Understanding the Limited Liability Partnership
An LLP is formed by two or more persons with the intent of generating profit. Governed by the Limited Liability Partnership Act of Kenya, an LLP is legally recognized as a body corporate with its own distinct legal personality, separate from its Partners. This status grants the entity perpetual succession.
Principal Characteristics of LLPs
1. Membership Structure
An LLP must be constituted by a minimum of two Partners and at least one Manager. The Partners can be either natural persons or body corporates. However, the Manager must always be a natural person.
2. Separate Legal Entity
The LLP’s distinct legal personality means it operates independently of its Partners. This separation allows the LLP to:
- Own property in its own name.
- Enter into contracts.
- Sue or be sued independently.
This status is crucial as it shields the Partners from personal liability for the business’s debts and obligations. Furthermore, the concept of perpetual existence ensures the business continues operations irrespective of a Partner’s death, retirement, or change in membership.
3. Limited Liability for Partners
A key advantage is the limited liability accorded to the Partners. Partners are not held liable for the overall obligations of the firm, nor are they liable for the obligations or misdeeds of their co-Partners.
However, the LLP itself is liable for a Partner’s wrongful acts or omissions if the Partner was acting within the scope of the LLP’s business or with its authority. In such instances, the liabilities are paid out of the LLP’s property. Importantly, individual Partners remain personally liable for their own wrongful acts or omissions.
4. Taxation Model
The LLP itself is not the unit of taxation. Instead, tax is payable through the individual income of the Partners, aligning with the pass through taxation model common to traditional partnerships.
5. Compliance Requirements
The operational governance of an LLP is primarily detailed in the Limited Liability Partnership deed, which outlines the rights and responsibilities of the Partners. If the Partners fail to create a specific agreement, the entity is governed by the model partnership agreement set out in the Act.
LLPs are mandated to file annual returns with the Registrar within thirty days of their registration anniversary.

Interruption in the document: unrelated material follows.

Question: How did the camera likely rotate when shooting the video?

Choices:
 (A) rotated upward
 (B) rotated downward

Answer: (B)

These returns must include a declaration of solvency, the LLP’s official address, and the details of both the Manager and the Partners.
Formation and Cessation
Registration Procedure
The registration process is conducted online through the designated business registration portal and typically follows these steps:
- Name Submission: Three proposed names are submitted for approval. Confirmation of the chosen name is usually received within twenty four hours.

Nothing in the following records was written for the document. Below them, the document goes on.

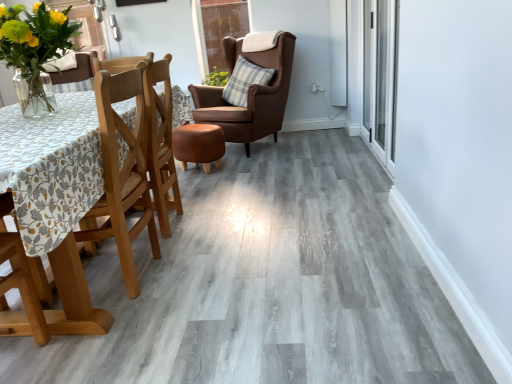 Question: Which is correct: transparent glass door at upper center, the second glass door in the front-to-back sequence, is inside plaid fabric pillow at center, marked as the 1th pillow in a right-to-left arrangement, or outside of it?

Choices:
 (A) outside
 (B) inside

Answer: (A)

Question: From a real-world perspective, is transparent glass door at upper center, the second glass door in the front-to-back sequence, positioned above or below plaid fabric pillow at center, marked as the 1th pillow in a right-to-left arrangement?

Choices:
 (A) below
 (B) above

Answer: (B)

Question: Estimate the real-world distances between objects in this image. Which object is farther from the translucent glass vase with yellow flowers at left?

Choices:
 (A) transparent glass door at upper center, arranged as the 2th glass door when viewed from the right
 (B) wooden chair at left, arranged as the 1th chair when ordered from the bottom
 (C) brown leather wingback chair at center, which is counted as the 2th chair, starting from the front
 (D) plaid fabric pillow at center, which is the 2th pillow from left to right
 (E) transparent glass door at upper right, arranged as the second glass door when viewed from the left

Answer: (A)

Question: Estimate the real-world distances between objects in this image. Which object is farther from the transparent glass door at upper right, arranged as the second glass door when viewed from the left?

Choices:
 (A) transparent glass door at upper center, arranged as the 2th glass door when viewed from the right
 (B) white soft pillow at upper left, acting as the second pillow starting from the right
 (C) brown leather wingback chair at center, placed as the second chair when sorted from bottom to top
 (D) plaid fabric pillow at center, which is the 2th pillow from left to right
 (E) translucent glass vase with yellow flowers at left

Answer: (B)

- Detail Provision: Required details for all Partners and Managers, the nature of the business, and contact information are entered. The statement of particulars is then downloaded, signed by the Partner or Partners, and uploaded back to the system.

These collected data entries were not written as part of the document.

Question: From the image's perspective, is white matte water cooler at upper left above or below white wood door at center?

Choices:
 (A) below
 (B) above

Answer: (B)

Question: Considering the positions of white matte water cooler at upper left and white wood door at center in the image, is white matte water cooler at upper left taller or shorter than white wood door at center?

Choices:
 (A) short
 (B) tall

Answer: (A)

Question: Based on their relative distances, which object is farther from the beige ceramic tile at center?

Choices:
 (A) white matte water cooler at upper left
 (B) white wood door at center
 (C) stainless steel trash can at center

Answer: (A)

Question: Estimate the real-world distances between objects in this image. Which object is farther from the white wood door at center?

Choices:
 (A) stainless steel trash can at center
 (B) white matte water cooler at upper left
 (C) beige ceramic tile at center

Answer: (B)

- Fee Payment: Upon payment of the requisite fees, the Registrar of Companies may register the LLP and subsequently issue a Certificate of Registration.
Cessation of the LLP
An LLP’s existence may be terminated in one of the following ways:
- By a Court Order.
- Through a resolution passed by the Partners.
- By a strike off initiated by the Registrar due to non-operation.
Cessation as a Partner
An individual’s status as a Partner may cease through:
- Terms stipulated in the limited liability partnership agreement.
- A resignation notice of at least ninety days.
- The death of the Partner.
- The overall dissolution of the partnership.
Upon cessation, the outgoing Partner, their personal representative, or the liquidator is entitled to receive the Partner’s capital contribution to the LLP and their right to a share in the accumulated profits remaining after the deduction of losses as of the date of cessation.
Conclusion
The blend of limited liability, separate legal entity status, operational flexibility, and pass through taxation makes the LLP an attractive option. This structure is particularly well suited for professional services businesses, such as law firms, accounting practices, and consulting firms, which seek to protect their Partners’ personal assets while maintaining control over the entity’s management.